Les hommes qui ignorent la liberté sont horrifiés à l’idée qu’ils pourraient accepter une discipline spirituelle. Ne distinguant pas le contrôle de soi de la tyrannie extérieure, ils préfèrent souffrir plutôt que de soumettre à une autorité spirituelle. Seul l’homme libre, prêt à renoncer à ses caprices, ne confond pas maîtrise de soi et abdication.
Ce serait d’ailleurs une erreur que de caractériser la piété du Juif d’Europe orientale par une sorte d’ascèse. Ils ne sentaient pas la nécessité d’une restriction, même librement consentie, car ils avaient une claire compréhension du sens spirituel de l’obéissance à la loi. Ils éprouvaient tant de joie à l’accomplissement des mitzvots, des « bonnes actions », qu’ils se demandaient s’ils avaient encore quelque droit aux récompenses que leurs rabbins leur promettaient dans le monde à venir.

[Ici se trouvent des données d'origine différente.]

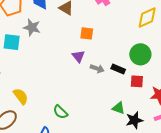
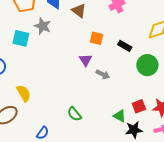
black rectangle: (118, 69) -> (125, 46), moved
red square: (137, 81) -> (139, 106), moved, turned -32
green semicircle: (60, 112) -> (74, 114), moved

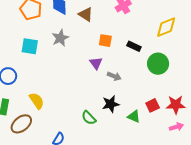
gray star: (43, 26) -> (60, 38), moved, turned 30
black star: (134, 130) -> (111, 104), moved

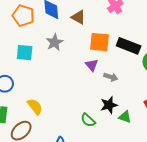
orange square: (105, 41) -> (100, 42), size x1.5
black rectangle: (134, 46) -> (129, 46), size x1.6
green triangle: (134, 116) -> (125, 117), moved

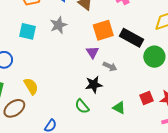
orange square: (100, 42) -> (103, 30), turned -30
black star: (109, 105) -> (94, 85), moved

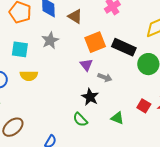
black star: (94, 85) -> (90, 97), turned -30
yellow semicircle: (31, 86) -> (29, 76), moved, turned 126
red square: (146, 98) -> (144, 106), turned -32

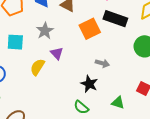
black rectangle: (124, 47) -> (115, 19), moved
purple triangle: (86, 65) -> (57, 53), moved
yellow semicircle: (29, 76) -> (37, 67), moved, turned 126

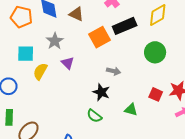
black rectangle: (115, 19) -> (125, 26), turned -40
yellow semicircle: (37, 67) -> (40, 71), moved

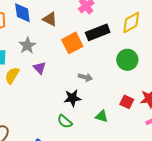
black star: (101, 92) -> (72, 98), turned -30

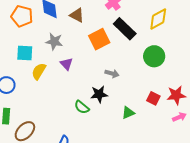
black rectangle: (98, 32) -> (125, 29), turned 65
gray star: (27, 45) -> (54, 41), turned -30
green triangle: (102, 116) -> (128, 113), turned -40
green semicircle: (65, 121) -> (82, 107), moved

Une femme se plaignait au rabbin de Tel-Aviv que ses fils aient abandonné la voie de la religion ; ils étaient Haloutzim, de rudes pionniers qui avaient rejeté études et ambitions pour drainer les marais de la Terre Sainte. « Je sais bien, disait-elle, que mes fils sont de bons enfants et qu’ils hériteront du monde à venir. Mais je pleure à l’idée qu’ils ne profitent pas des joies de ce monde-ci, des joies que l’on éprouve à accomplir la Torah. »

Le Shoulkhan’ Aroukh, pour celui qui n’en vit pas, est comme la partition d’une symphonie pour un homme qui ne sait pas lire la musique ; pour le Juif pieux, la Loi juive est une mélodie sacrée. Le divin chante dans les actes nobles. L’effort de l’homme n’est que le contrepoint de la volonté de Hachem.

Mais une telle conception est lourde d’engagements. Le Juif doit se surpasser pour être normal. Pour être un homme, il doit être plus qu’un homme, il doit être plus qu’homme. Pour être un peuple, les Juifs doivent être plus qu’un peuple.


[1Manuscrit sur parchemin ou sur papier dont on a fait disparaître l’écriture pour y écrire de nouveau.